Aim of the exercise:
Records follow. Pull out every line that contains "Related".

Exercise data:
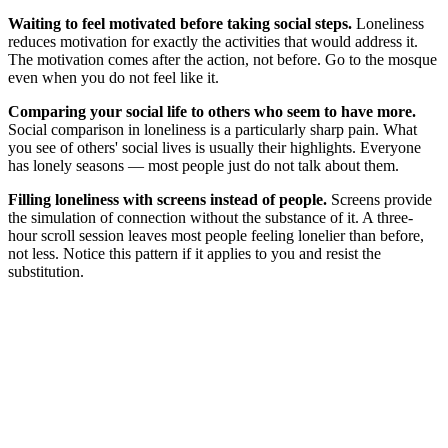
Waiting to feel motivated before taking social steps.
Loneliness
reduces motivation for exactly the activities that would address it.
The motivation comes after the action, not before. Go to the mosque
even when you do not feel like it.
Comparing your social life to others who seem to have more.
Social comparison in loneliness is a particularly sharp pain. What
you see of others' social lives is usually their highlights. Everyone
has lonely seasons — most people just do not talk about them.
Filling loneliness with screens instead of people.
Screens provide
the simulation of connection without the substance of it. A three-
hour scroll session leaves most people feeling lonelier than before,
not less. Notice this pattern if it applies to you and resist the
substitution.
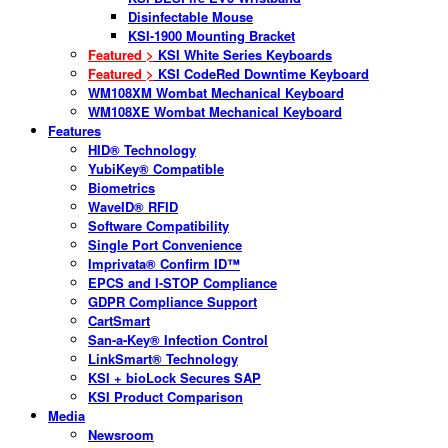
Disinfectable Mouse
KSI-1900 Mounting Bracket
Featured >
KSI White Series Keyboards
Featured >
KSI CodeRed Downtime Keyboard
WM108XM Wombat Mechanical Keyboard
WM108XE Wombat Mechanical Keyboard
Features
HID® Technology
YubiKey® Compatible
Biometrics
WaveID® RFID
Software Compatibility
Single Port Convenience
Imprivata® Confirm ID™
EPCS and I-STOP Compliance
GDPR Compliance Support
CartSmart
San-a-Key® Infection Control
LinkSmart® Technology
KSI + bioLock Secures SAP
KSI Product Comparison
Media
Newsroom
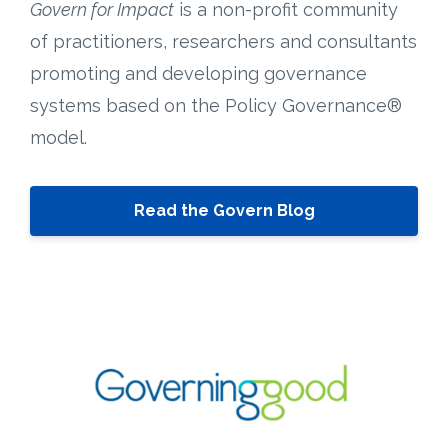
Govern for Impact
is a non-profit community
of practitioners, researchers and consultants
promoting and developing governance
systems based on the Policy Governance®
model.
Read the Govern Blog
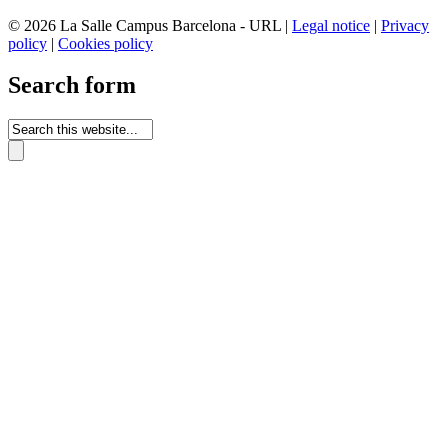
© 2026 La Salle Campus Barcelona - URL |
Legal notice
|
Privacy
policy
|
Cookies policy
Search form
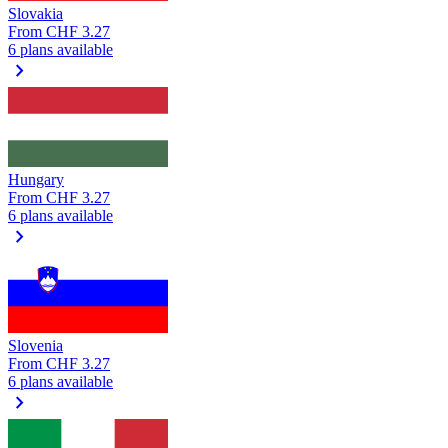
Slovakia
From
CHF 3.27
6 plans available
chevron_right
Hungary
From
CHF 3.27
6 plans available
chevron_right
Slovenia
From
CHF 3.27
6 plans available
chevron_right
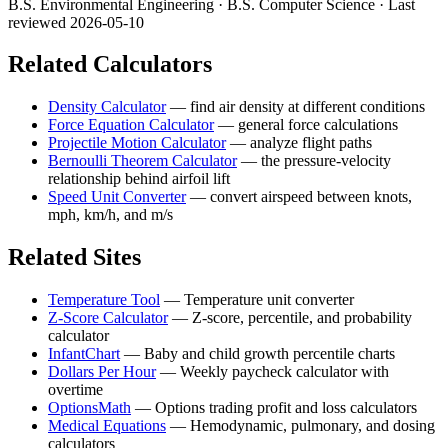
B.S. Environmental Engineering · B.S. Computer Science
· Last
reviewed 2026-05-10
Related Calculators
Density Calculator
—
find air density at different conditions
Force Equation Calculator
—
general force calculations
Projectile Motion Calculator
—
analyze flight paths
Bernoulli Theorem Calculator
—
the pressure-velocity
relationship behind airfoil lift
Speed Unit Converter
—
convert airspeed between knots,
mph, km/h, and m/s
Related Sites
Temperature Tool
—
Temperature unit converter
Z-Score Calculator
—
Z-score, percentile, and probability
calculator
InfantChart
—
Baby and child growth percentile charts
Dollars Per Hour
—
Weekly paycheck calculator with
overtime
OptionsMath
—
Options trading profit and loss calculators
Medical Equations
—
Hemodynamic, pulmonary, and dosing
calculators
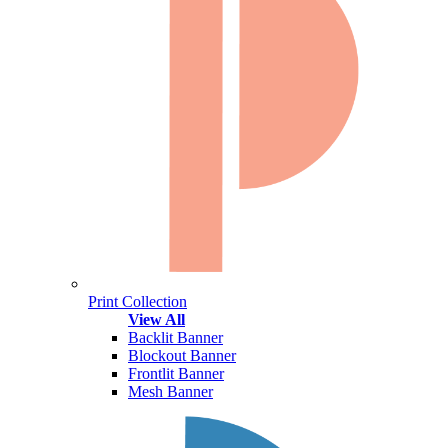
Print Collection
View All
Backlit Banner
Blockout Banner
Frontlit Banner
Mesh Banner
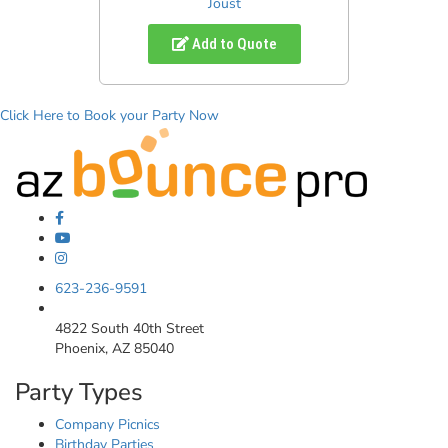
Joust
Add to Quote
Click Here to Book your Party Now
623-236-9591
4822 South 40th Street
Phoenix, AZ 85040
Party Types
Company Picnics
Birthday Parties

Finished exercise:
Related Calculators
Related Sites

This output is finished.